Reconsidering PEDs in Ultrarunning – Part One

Matthew Vest
Matthew Vest

The issue of PEDs (performance enhancing drugs) in ultrarunning has been front and centre of our sport for the last few weeks, with firstly Ian Torrence’s excellent article on irunfar, followed by a reader survey we conducted that looked at the issue a little more deeply in terms of use and specifically where in training and racing.

Following on from this, I received an email from Matthew Vest, a Lecturer in Bioethics at The Ohio State University. Matthew came to trail running out of a background in kayaking, backpacking, and rugby only after his better half (also an ultrarunner) told him he’d have to learn to run to keep up with her!
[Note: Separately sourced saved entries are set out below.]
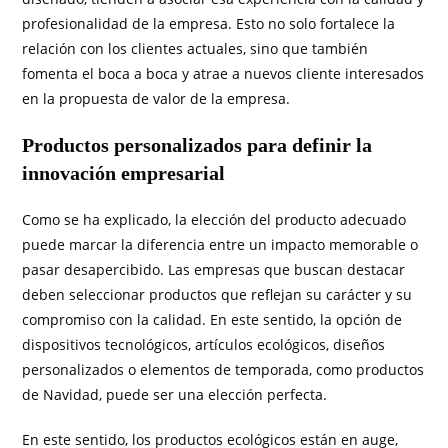
profesionalidad de la empresa. Esto no solo fortalece la
relación con los clientes actuales, sino que también
fomenta el boca a boca y atrae a nuevos cliente interesados
en la propuesta de valor de la empresa.
Productos personalizados para definir la
innovación empresarial
Como se ha explicado, la elección del producto adecuado
puede marcar la diferencia entre un impacto memorable o
pasar desapercibido. Las empresas que buscan destacar
deben seleccionar productos que reflejan su carácter y su
compromiso con la calidad. En este sentido, la opción de
dispositivos tecnológicos, artículos ecológicos, diseños
personalizados o elementos de temporada, como productos
de Navidad, puede ser una elección perfecta.
En este sentido, los productos ecológicos están en auge,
Matthew forwarded me an article he wrote off the back of the two pieces of work, in which he proposes an argument for PEDs in ultrarunning. Controversial for sure, but it’s a debate that requires discussion and should be brought out into the open. While some may not agree with this notion entirely, Matthew has constructed a well thought through article, that we’ll be publishing in two parts. 

A massive thanks for Matthew for his time in penning this article and for making us think a little more deeply about the issues at play. In this first part, Matthew seeks to catagorise PEDs and what we mean by them. In the second part, Matthew will look at how that might create a competitive advantage and the notions of ‘honesty’ in our sport. We’ll love to have comments for this one, so whether you agree of disagree, let your feelings be known in the comments section.

Reconsidering PEDs in Ultrarunning

Matthew Vest, Center for Bioethics, The Ohio State University

As an ultrarunner who researches and teaches in bioethics, I found Ian Torrence’s recent iRunFar article interesting on a personal and professional level. Torrence gives a helpful and balanced picture of PEDs in ultrarunning, and Ultra168 followed that up with a reader survey that yielded interesting data from more than 550 ultrarunners. Clearly, PEDs is a topic of growing interest in ultrarunning, and I have yet to encounter any ultrarunner who wants to see a “dirty” culture of “cheating” in ultrarunning. Honesty, integrity, and personal accomplishment surely belong at the core of ultrarunning.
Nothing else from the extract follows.